I think I like what you point out here, but I too am a little hesitant to say that voila! c’est ici! It is too easy to lay out the Book of Acts on a procrustean bed and make it say what you want it to say. I like this story, too often this is how we do theology.
http://www.anecdote.com.au/archives/2008/07/blind_men_and_t.html

Having said that, I think the point of the Antioch church is found in God’s question in the Temple (Isa. 6): “Whom shall I send, and who will go for us?”

Isaiah response, the response of the church in Antioch, and ours is the same: “here is am, send me.” It is hearing the Spirit, and then being obedient, not how we listen or do church.
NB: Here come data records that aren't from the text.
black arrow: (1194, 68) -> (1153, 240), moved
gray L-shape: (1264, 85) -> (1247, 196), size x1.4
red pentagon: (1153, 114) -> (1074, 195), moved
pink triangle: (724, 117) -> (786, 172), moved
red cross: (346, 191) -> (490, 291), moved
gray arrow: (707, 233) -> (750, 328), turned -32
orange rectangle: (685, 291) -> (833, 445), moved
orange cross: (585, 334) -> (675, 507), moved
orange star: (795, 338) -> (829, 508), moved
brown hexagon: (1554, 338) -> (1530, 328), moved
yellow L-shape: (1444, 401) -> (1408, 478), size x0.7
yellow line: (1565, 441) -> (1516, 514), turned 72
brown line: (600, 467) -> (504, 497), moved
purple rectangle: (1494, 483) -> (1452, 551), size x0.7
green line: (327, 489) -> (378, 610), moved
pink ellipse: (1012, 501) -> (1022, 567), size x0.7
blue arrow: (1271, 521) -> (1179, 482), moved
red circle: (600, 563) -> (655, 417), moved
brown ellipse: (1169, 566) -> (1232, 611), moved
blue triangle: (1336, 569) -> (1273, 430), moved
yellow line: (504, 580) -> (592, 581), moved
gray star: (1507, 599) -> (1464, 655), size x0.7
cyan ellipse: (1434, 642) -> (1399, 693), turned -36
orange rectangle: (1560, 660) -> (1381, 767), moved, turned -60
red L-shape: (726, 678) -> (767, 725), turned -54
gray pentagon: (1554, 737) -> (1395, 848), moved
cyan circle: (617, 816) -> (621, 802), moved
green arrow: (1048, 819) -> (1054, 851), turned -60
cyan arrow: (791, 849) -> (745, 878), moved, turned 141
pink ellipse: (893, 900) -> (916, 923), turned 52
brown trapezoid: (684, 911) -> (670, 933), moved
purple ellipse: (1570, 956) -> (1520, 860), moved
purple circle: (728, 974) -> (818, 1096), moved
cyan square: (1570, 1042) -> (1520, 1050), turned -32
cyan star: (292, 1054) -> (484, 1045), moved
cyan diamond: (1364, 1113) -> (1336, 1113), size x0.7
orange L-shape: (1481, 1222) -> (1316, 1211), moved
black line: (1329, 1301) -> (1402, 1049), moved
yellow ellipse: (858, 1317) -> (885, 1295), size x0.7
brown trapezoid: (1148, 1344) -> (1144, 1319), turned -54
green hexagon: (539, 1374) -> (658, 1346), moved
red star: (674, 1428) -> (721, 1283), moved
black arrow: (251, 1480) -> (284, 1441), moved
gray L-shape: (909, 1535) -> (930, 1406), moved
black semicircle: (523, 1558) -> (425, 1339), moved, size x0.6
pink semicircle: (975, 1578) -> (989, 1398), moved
Good post, it stirred my thinking.

3 08 2008
eden2zion

My experience has been people either use Acts as a step-by-step how-to manual or they ignore its examples completely (almost always the latter).

I believe we need to wrestle with it and strive to understand both what they did and why. The Spirit of God has given us these examples and we should not ignore them and I’ve been shocked how I can read book after book of church how-to’s and then God reveals something to me in Acts that provides the best solution to my questions.

But if I point out what one of these books say, people will often not resist, but if I point out a how-to i learned from Acts I find greater resistance. Strange.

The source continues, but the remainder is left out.